How do we know our definitions don't lead to contradictions

A definition like that can't lead to a contradiction since it is just a definition: the meaning you've assigned to the symbols "$0!$".

A definition might lead to a problem with some rules of arithmetic you like. For example, if you chose to define $x^0 = 0$ instead of $1$ then the identlty $$ x^{a+b}= x^ax^b $$ would fail sometimes. So it would be a bad definition, but not a contradiction.

All the usual suggestions for how to define division by $0$ break some identity in ordinary arithmetic, which is why we don't use any of them.

Defining $0! = 1$ preserves the identity $$ n! = n(n-1)! $$ No other definition would do that.
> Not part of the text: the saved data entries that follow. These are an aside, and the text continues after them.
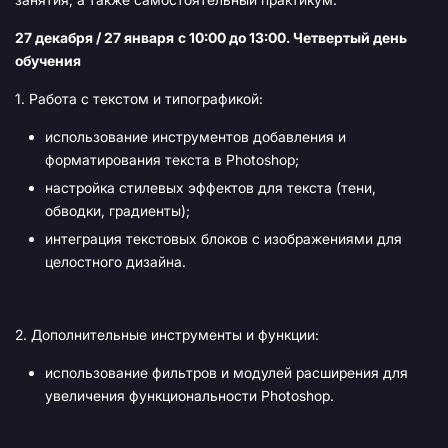
27 декабря / 27 января
с 10:00 до 13:00. Четвертый день
обучения
1. Работа с текстом и типографикой:
использование инструментов добавления и
форматирования текста в Photoshop;
настройка стилевых эффектов для текста (тени,
обводки, градиенты);
интеграция текстовых блоков с изображениями для
целостного дизайна.
2. Дополнительные инструменты и функции:
использование фильтров и модулей расширения для
увеличения функциональности Photoshop.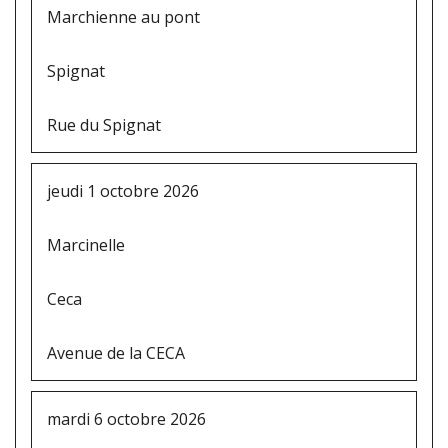
Marchienne au pont
Spignat
Rue du Spignat
jeudi 1 octobre 2026
Marcinelle
Ceca
Avenue de la CECA
mardi 6 octobre 2026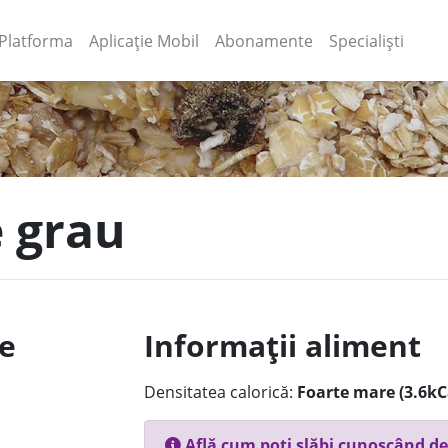
(current)
(current)
Platforma
Aplicație Mobil
Abonamente
Specialiști
e grau
le
Informații aliment
Densitatea calorică:
Foarte mare (3.6kC
Află cum poți slăbi cunoscând de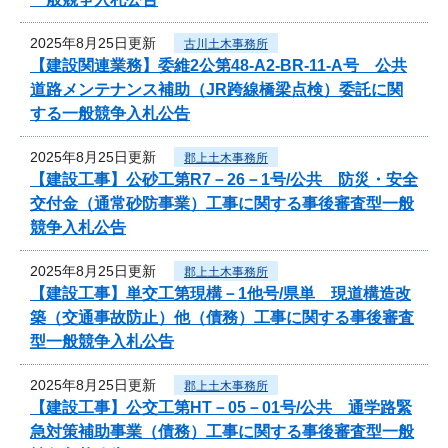
2025年8月25日更新
古川土木事務所
【建設関連業務】委維2公第48-A2-BR-11-A号 公共
道路メンテナンス補助（JR跨線橋梁点検）委託に関
する一般競争入札公告
2025年8月25日更新
郡上土木事務所
【建設工事】公砂工第R7－26－1号/公共 防災・安全
交付金（通常砂防事業）工事に関する事後審査型一般
競争入札公告
2025年8月25日更新
郡上土木事務所
【建設工事】単交工第現構－1他号/県単 現道構造改
築（交通事故防止）他（債務）工事に関する事後審査
型一般競争入札公告
2025年8月25日更新
郡上土木事務所
【建設工事】公交工第HT－05－01号/公共 通学路緊
急対策補助事業（債務）工事に関する事後審査型一般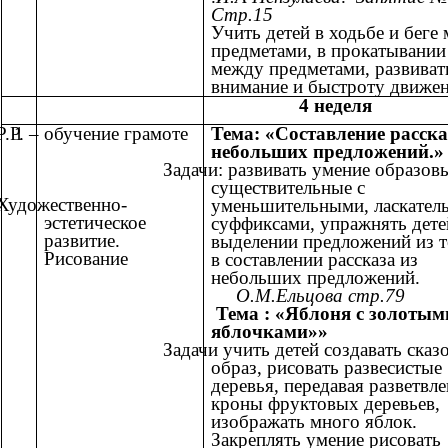
Стр.15
Учить детей в ходьбе и беге
предметами, в прокатывании
между предметами, развиват
внимание и быстроту движе
4 неделя
Р.Р. – обучение грамоте
1
Тема: «Составление расска
небольших предложений.»
Задачи: развивать умение образов
существительные с
Художественно-
уменьшительными, ласкател
эстетическое
суффиксами, упражнять дете
развитие.
выделении предложений из т
Рисование
в составлении рассказа из
небольших предложе
О.М.Ельцова стр.79
Тема : «Яблоня с золотым
яблочками»»
Задачи учить детей создавать ска
образ, рисовать развесистые
деревья, передавая разветвл
кроны фруктовых деревьев,
изображать много яблок.
Закреплять умение рисовать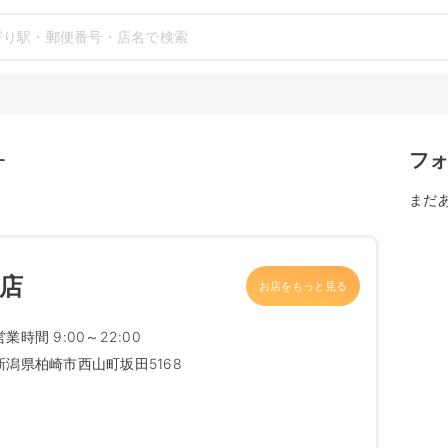
フ
す
まだ
ま店
お店をもっと見る
営業時間 9:00～22:00
新潟県柏崎市西山町坂田5168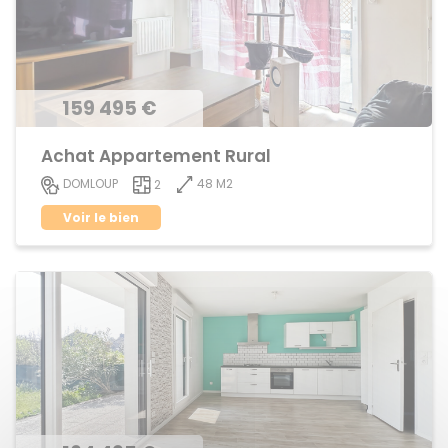
159 495 €
Achat Appartement Rural
48 M2
DOMLOUP
2
Voir le bien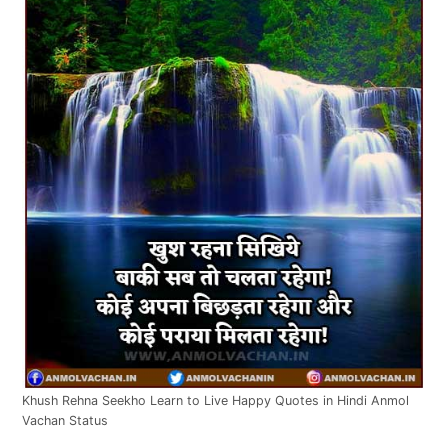
Khush Rehna Seekho Learn to Live Happy Quotes in Hindi Anmol
Vachan Status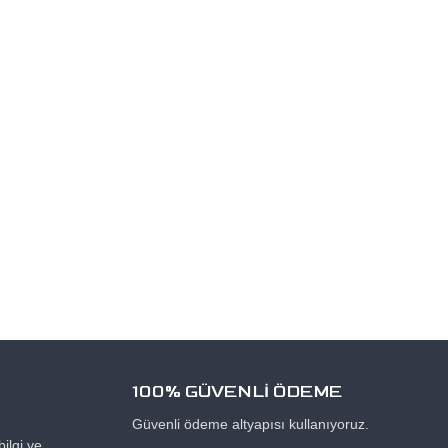
100% GÜVENLİ ÖDEME
Güvenli ödeme altyapısı kullanıyoruz.
ilgi ve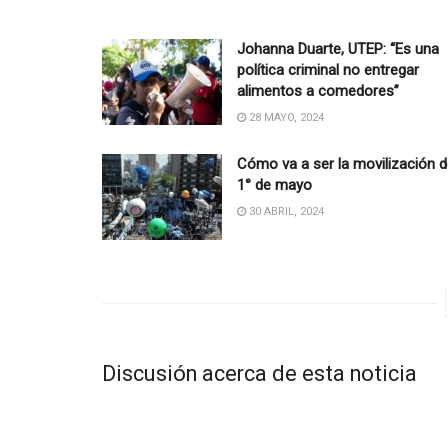
Johanna Duarte, UTEP: “Es una
política criminal no entregar
alimentos a comedores”
28 MAYO, 2024
Cómo va a ser la movilización d
1° de mayo
30 ABRIL, 2024
Discusión acerca de esta noticia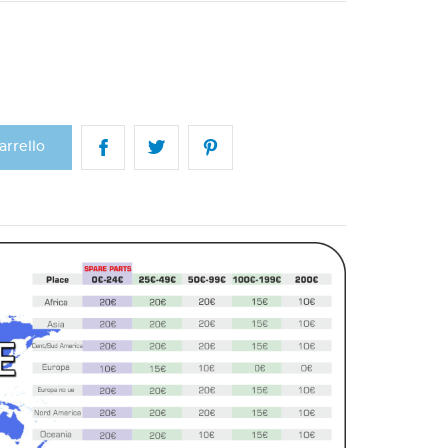
arrello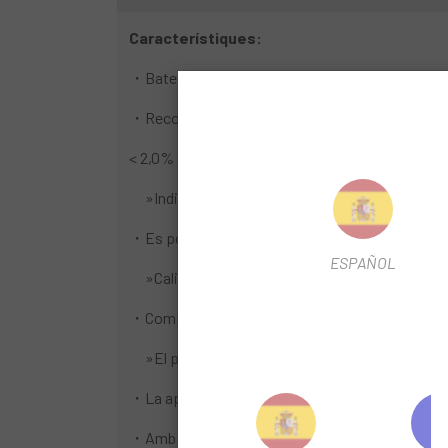
Característiques:
・Bateria de liti integrada, impermeable i reca
・Recopilació de dades precisa
< 2,0% de precisió de l'indicador de tensió en tot
»Indicador de tensió exclusiu
・Es pot iniciar ràpidament
ESPAÑOL
»Calibració senzilla del desplaçament de zero 
・Compensació de temperatura activa
»El programari compensa automàticament els
・La aportació de les dades del nou vector de força
・Amb SHIMANO CONNECT Lab, pots analitzar i vi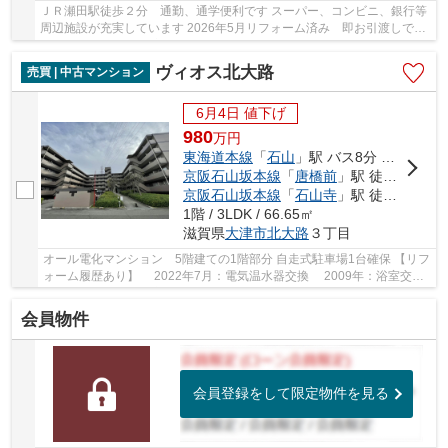
ＪＲ瀬田駅徒歩２分 通勤、通学便利です スーパー、コンビニ、銀行等
周辺施設が充実しています 2026年5月リフォーム済み 即お引渡しでき
ます キッチン、浴室、洗面化粧台、トイレ...
ヴィオス北大路
売買 | 中古マンション
6月4日 値下げ
980
万
円
東海道本線
「
石山
」駅 バス8分 「石山高校前」 停歩12分
京阪石山坂本線
「
唐橋前
」駅 徒歩23分
京阪石山坂本線
「
石山寺
」駅 徒歩26分
1階 / 3LDK / 66.65㎡
滋賀県
大津市
北大路
３丁目
オール電化マンション 5階建ての1階部分 自走式駐車場1台確保 【リフ
ォーム履歴あり】 2022年7月：電気温水器交換 2009年：浴室交
換、ウォシュレット交換
会員物件
会員登録をして限定物件を見る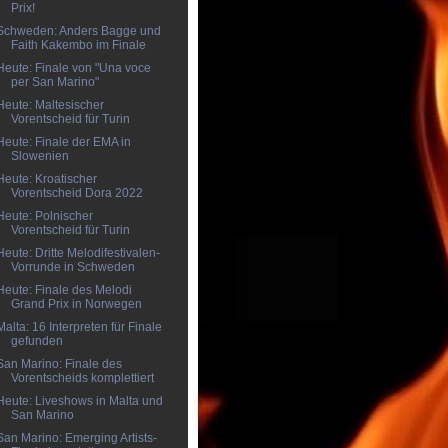
Prix!
Schweden: Anders Bagge und
Faith Kakembo im Finale
Heute: Finale von "Una voce
per San Marino"
Heute: Maltesischer
Vorentscheid für Turin
Heute: Finale der EMA in
Slowenien
Heute: Kroatischer
Vorentscheid Dora 2022
Heute: Polnischer
Vorentscheid für Turin
Heute: Dritte Melodifestivalen-
Vorrunde in Schweden
Heute: Finale des Melodi
Grand Prix in Norwegen
Malta: 16 Interpreten für Finale
gefunden
San Marino: Finale des
Vorentscheids komplettiert
Heute: Liveshows in Malta und
San Marino
San Marino: Emerging Artists-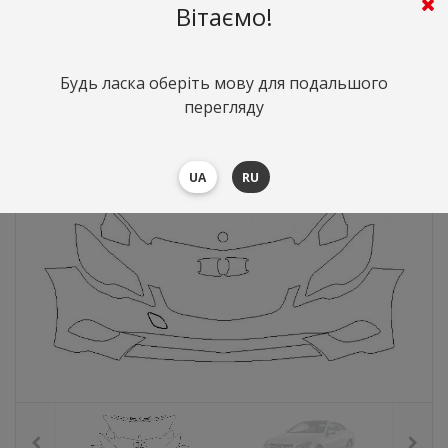
Вітаємо!
8379
грн.
Вартість:
($182.3)
Будь ласка оберіть мову для подальшого
перегляду
UA
RU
It depends what you mean by a definition. A definition such as $$ P \mathrel{:=} \{ i \in \Bbb{N} \mid \mbox{$i$ is prime}\} $$ where the defining property of $P$ simply states that it is equal to something that already exists is completely unproblematic. But in addition to explicit definitions like this, we often use various kinds of implicit definition. A recursive definition such as: $$ \begin{align*} 0! &= 1 \\ (n+1)! & = n! \times (n + 1) \end{align*} $$ is a fairly explicit form of implicit definition that can be shown to be consistent using the recursion theorem as discussed in Marcel's answer.

A recursive "definition" (of a function $f : \Bbb{N} \to \Bbb{N}$) such as $$ \begin{align*} f(0) &= 1 \\ f(n+1) & = f(n+2) \end{align*} $$

would be considered undefined in programming languages, but from a mathematical perspective it is just a loose definition (i.e., an implicit definition that does not uniquely determine the defined object): it says that $f(0) = 1$ and $f(i) = f(j)$ for $i, j > 0$ and this system of equations has many solutions. If we had instead:

$$ \begin{align*} f(0) &= 1 \\ f(n+1) & = 2(f(n+2)+1) \end{align*} $$

and still required $f : \Bbb{N} \to \Bbb{N}$, then this "recursive" definition would be inconsistent, i.e., there are no solutions and asserting the existence of such an $f$ would lead to a contradiction (do you see why?).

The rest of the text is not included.